I like to find the item of DF2 that is cloest to the item in DF1.
The distance is euclidean distance.
For example, for A in DF1, F in DF2 is the cloeset one.
>>> DF1
X Y name
0 1 2 A
1 3 4 B
2 5 6 C
3 7 8 D
>>> DF2
X Y name
0 3 8 E
1 2 4 F
2 1 9 G
3 6 4 H
My code is
DF1 = pd.DataFrame({'name' : ['A', 'B', 'C', 'D'],'X' : [1,3,5,7],'Y' : [2,4,6,8]})
DF2 = pd.DataFrame({'name' : ['E', 'F', 'G', 'H'],'X' : [3,2,1,6],'Y' : [8,4,9,4]})
def ndis(row):
try:
X,Y=row['X'],row['Y']
DF2['DIS']=(DF2.X-X)*(DF2.X-X)+(DF2.Y-Y)*(DF2.Y-Y)
temp=DF2.ix[DF2.DIS.idxmin()]
return temp[2] # print temp[2]
except:
pass
DF1['Z']=DF1.apply(ndis, axis=1)
This works fine, and it will take too long for large data set.

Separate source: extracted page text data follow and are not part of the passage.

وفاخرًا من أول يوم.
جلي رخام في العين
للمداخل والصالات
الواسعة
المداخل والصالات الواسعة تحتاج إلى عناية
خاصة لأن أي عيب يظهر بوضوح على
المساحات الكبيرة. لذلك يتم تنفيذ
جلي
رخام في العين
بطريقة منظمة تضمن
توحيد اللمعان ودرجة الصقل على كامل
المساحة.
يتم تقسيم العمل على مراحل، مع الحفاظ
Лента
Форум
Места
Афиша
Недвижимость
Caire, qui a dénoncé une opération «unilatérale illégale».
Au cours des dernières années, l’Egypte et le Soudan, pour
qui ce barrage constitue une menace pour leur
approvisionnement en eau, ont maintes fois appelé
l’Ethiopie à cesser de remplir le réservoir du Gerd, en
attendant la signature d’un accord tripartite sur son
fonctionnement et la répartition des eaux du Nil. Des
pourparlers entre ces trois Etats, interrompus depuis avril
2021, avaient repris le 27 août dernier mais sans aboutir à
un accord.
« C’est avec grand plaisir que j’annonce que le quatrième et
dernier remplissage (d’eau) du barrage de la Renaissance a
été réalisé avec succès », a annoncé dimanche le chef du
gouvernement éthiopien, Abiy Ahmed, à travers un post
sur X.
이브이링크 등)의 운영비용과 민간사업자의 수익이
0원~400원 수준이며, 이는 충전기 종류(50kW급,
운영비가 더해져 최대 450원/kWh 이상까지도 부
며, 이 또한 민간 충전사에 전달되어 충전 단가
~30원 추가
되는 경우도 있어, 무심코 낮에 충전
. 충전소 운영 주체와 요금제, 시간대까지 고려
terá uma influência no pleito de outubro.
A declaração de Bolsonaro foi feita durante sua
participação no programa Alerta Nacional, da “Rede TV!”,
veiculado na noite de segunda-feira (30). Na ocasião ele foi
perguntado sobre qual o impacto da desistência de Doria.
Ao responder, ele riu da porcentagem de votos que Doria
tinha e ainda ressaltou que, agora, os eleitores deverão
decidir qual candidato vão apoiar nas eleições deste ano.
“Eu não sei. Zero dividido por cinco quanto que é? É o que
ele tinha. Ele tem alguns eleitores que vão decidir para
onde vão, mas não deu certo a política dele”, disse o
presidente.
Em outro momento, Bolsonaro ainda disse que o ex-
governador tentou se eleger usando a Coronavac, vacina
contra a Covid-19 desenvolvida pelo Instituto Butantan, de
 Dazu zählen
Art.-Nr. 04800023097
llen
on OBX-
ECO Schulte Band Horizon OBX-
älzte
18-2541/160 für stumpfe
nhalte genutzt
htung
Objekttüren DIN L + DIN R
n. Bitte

Another question is to how to find the 2nd and 3d cloeset ones.
There is more than one approach, for example one can use numpy:
>>> xy = ['X', 'Y']
>>> distance_array = numpy.sum((df1[xy].values - df2[xy].values)**2, axis=1)
>>> distance_array.argmin()
1
Top 3 closest (not the fastest approach, I suppose, but simplest)
>>> distance_array.argsort()[:3]
array([1, 3, 2])
If speed is a concern, run performance tests.